Data supplied section start

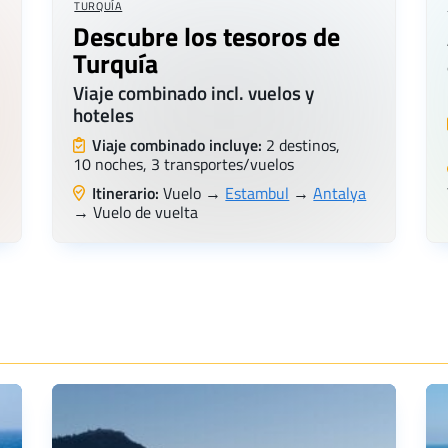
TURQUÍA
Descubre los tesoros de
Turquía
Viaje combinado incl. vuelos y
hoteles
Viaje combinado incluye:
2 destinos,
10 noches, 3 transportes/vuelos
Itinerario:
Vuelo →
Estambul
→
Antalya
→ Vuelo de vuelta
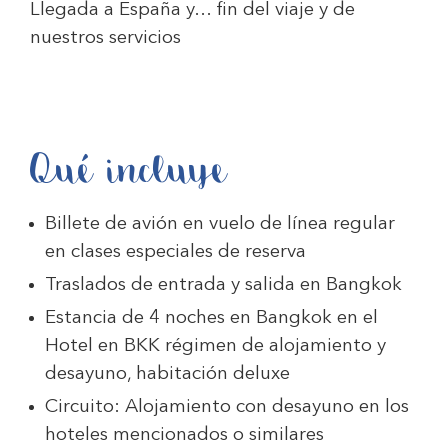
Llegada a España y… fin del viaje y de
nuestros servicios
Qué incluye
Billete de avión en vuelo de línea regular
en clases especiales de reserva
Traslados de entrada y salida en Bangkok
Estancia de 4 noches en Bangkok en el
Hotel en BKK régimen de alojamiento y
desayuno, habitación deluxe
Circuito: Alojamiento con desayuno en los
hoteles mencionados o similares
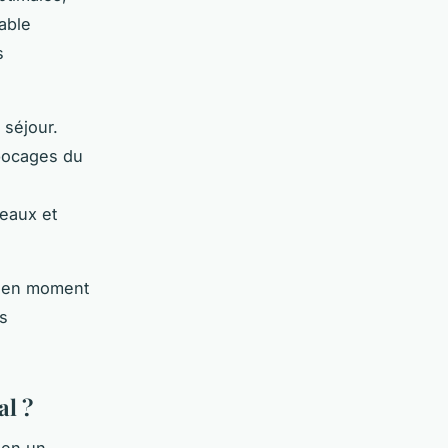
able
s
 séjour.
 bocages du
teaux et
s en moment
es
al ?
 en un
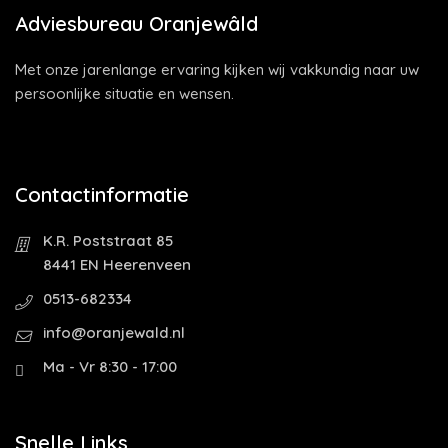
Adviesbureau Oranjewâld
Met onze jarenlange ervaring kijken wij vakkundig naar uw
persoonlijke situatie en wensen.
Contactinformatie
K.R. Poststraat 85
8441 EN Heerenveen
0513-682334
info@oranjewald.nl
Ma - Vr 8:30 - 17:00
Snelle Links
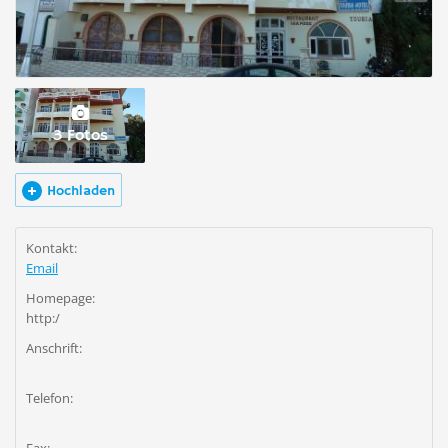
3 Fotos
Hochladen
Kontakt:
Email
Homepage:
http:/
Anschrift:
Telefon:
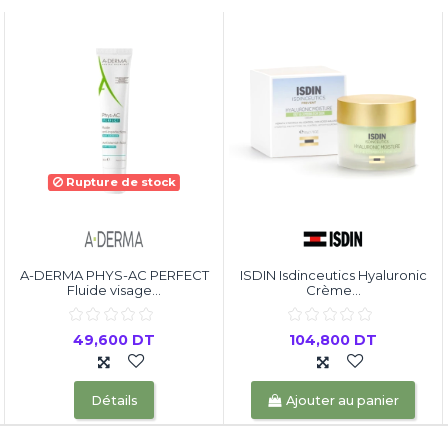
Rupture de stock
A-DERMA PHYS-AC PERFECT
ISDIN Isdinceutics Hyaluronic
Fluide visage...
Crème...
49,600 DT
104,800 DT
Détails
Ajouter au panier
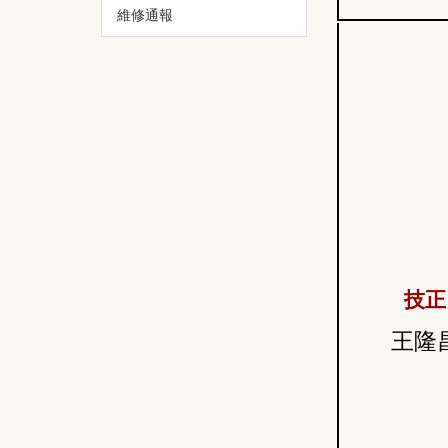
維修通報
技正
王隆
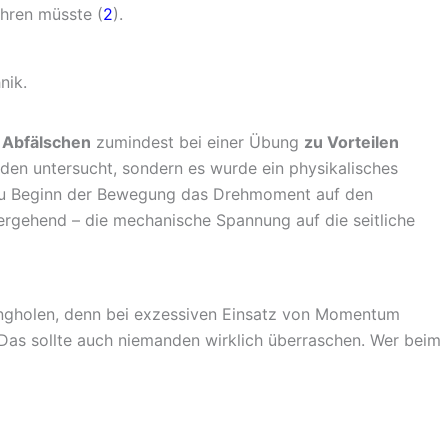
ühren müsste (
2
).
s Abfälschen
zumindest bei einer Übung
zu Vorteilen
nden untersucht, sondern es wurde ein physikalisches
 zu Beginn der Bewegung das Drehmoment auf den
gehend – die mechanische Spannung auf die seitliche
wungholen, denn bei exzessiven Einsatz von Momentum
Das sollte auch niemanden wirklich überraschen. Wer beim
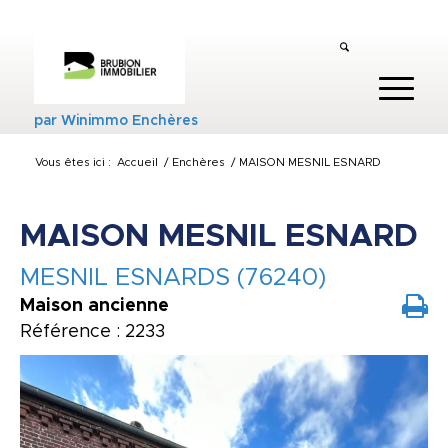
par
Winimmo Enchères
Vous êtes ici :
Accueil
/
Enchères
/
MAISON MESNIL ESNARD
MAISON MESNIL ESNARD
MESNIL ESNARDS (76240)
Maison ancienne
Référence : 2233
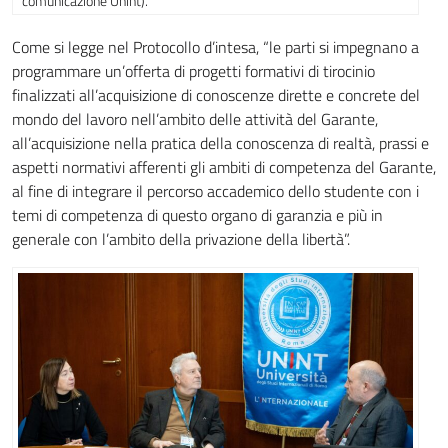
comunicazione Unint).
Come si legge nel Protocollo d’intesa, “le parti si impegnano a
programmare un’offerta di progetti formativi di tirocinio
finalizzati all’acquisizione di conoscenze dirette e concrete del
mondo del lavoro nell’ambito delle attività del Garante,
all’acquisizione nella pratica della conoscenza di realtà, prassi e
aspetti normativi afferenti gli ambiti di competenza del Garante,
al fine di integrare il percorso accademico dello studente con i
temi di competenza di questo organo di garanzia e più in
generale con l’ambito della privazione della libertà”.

Data supplied section end

What is being asked: Set down every record above exactly as it stands, but skip the pictures.

Task solution:
TURQUÍA
Descubre los tesoros de
Turquía
Viaje combinado incl. vuelos y
hoteles
Viaje combinado incluye:
2 destinos,
10 noches, 3 transportes/vuelos
Itinerario:
Vuelo →
Estambul
→
Antalya
→ Vuelo de vuelta
Llegada a España y… fin del viaje y de
nuestros servicios
Qué incluye
Billete de avión en vuelo de línea regular
en clases especiales de reserva
Traslados de entrada y salida en Bangkok
Estancia de 4 noches en Bangkok en el
Hotel en BKK régimen de alojamiento y
desayuno, habitación deluxe
Circuito: Alojamiento con desayuno en los
hoteles mencionados o similares
able
s
 séjour.
 bocages du
teaux et
s en moment
es
al ?
 en un
Adviesbureau Oranjewâld
Met onze jarenlange ervaring kijken wij vakkundig naar uw
persoonlijke situatie en wensen.
Contactinformatie
K.R. Poststraat 85
8441 EN Heerenveen
0513-682334
info@oranjewald.nl
Ma - Vr 8:30 - 17:00
Snelle Links
3 Fotos
Hochladen
Kontakt:
Email
Homepage:
http:/
Anschrift:
Telefon:
Rupture de stock
A-DERMA PHYS-AC PERFECT
ISDIN Isdinceutics Hyaluronic
Fluide visage...
Crème...
49,600 DT
104,800 DT
Détails
Ajouter au panier
維修通報
技正
王隆
ühren müsste (
2
).
s Abfälschen
zumindest bei einer Übung
zu Vorteilen
nden untersucht, sondern es wurde ein physikalisches
 zu Beginn der Bewegung das Drehmoment auf den
gehend – die mechanische Spannung auf die seitliche
wungholen, denn bei exzessiven Einsatz von Momentum
Das sollte auch niemanden wirklich überraschen. Wer beim
par
Winimmo Enchères
Vous êtes ici :
Accueil
/
Enchères
/
MAISON MESNIL ESNARD
MAISON MESNIL ESNARD
MESNIL ESNARDS (76240)
Maison ancienne
Référence : 2233
comunicazione Unint).
Come si legge nel Protocollo d’intesa, “le parti si impegnano a
programmare un’offerta di progetti formativi di tirocinio
finalizzati all’acquisizione di conoscenze dirette e concrete del
mondo del lavoro nell’ambito delle attività del Garante,
all’acquisizione nella pratica della conoscenza di realtà, prassi e
aspetti normativi afferenti gli ambiti di competenza del Garante,
al fine di integrare il percorso accademico dello studente con i
temi di competenza di questo organo di garanzia e più in
generale con l’ambito della privazione della libertà”.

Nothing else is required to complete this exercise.